■ **What is expected**:
Would you transcribe each entry exactly as it stands, omitting the pictures?

▼▼▼

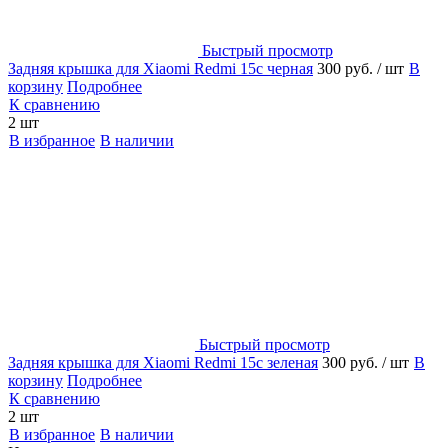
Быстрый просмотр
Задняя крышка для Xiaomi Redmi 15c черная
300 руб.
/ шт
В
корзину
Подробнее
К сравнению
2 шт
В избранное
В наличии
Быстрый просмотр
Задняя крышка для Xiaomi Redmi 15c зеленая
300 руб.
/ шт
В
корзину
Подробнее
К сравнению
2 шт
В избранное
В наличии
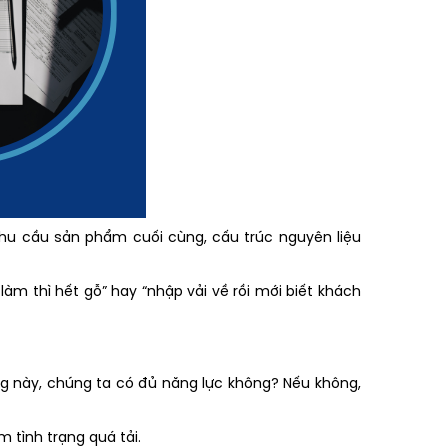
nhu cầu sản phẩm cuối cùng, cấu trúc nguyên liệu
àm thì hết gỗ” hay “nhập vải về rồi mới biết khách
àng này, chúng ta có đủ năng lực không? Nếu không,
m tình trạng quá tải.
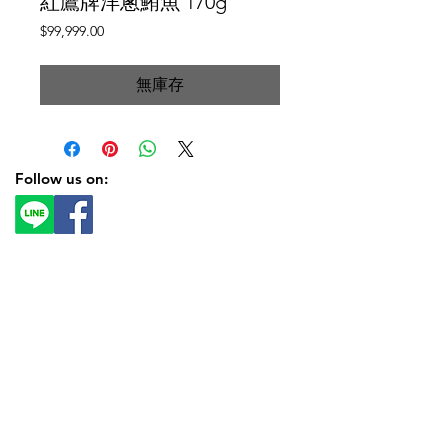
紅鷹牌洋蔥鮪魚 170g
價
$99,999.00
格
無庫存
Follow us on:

▲▲▲

■ **Exercise solution**:
Быстрый просмотр
Задняя крышка для Xiaomi Redmi 15c черная
300 руб.
/ шт
В
корзину
Подробнее
К сравнению
2 шт
В избранное
В наличии
Быстрый просмотр
Задняя крышка для Xiaomi Redmi 15c зеленая
300 руб.
/ шт
В
корзину
Подробнее
К сравнению
2 шт
В избранное
В наличии
nhu cầu sản phẩm cuối cùng, cấu trúc nguyên liệu
àm thì hết gỗ” hay “nhập vải về rồi mới biết khách
àng này, chúng ta có đủ năng lực không? Nếu không,
m tình trạng quá tải.
紅鷹牌洋蔥鮪魚 170g
價
$99,999.00
格
無庫存
Follow us on:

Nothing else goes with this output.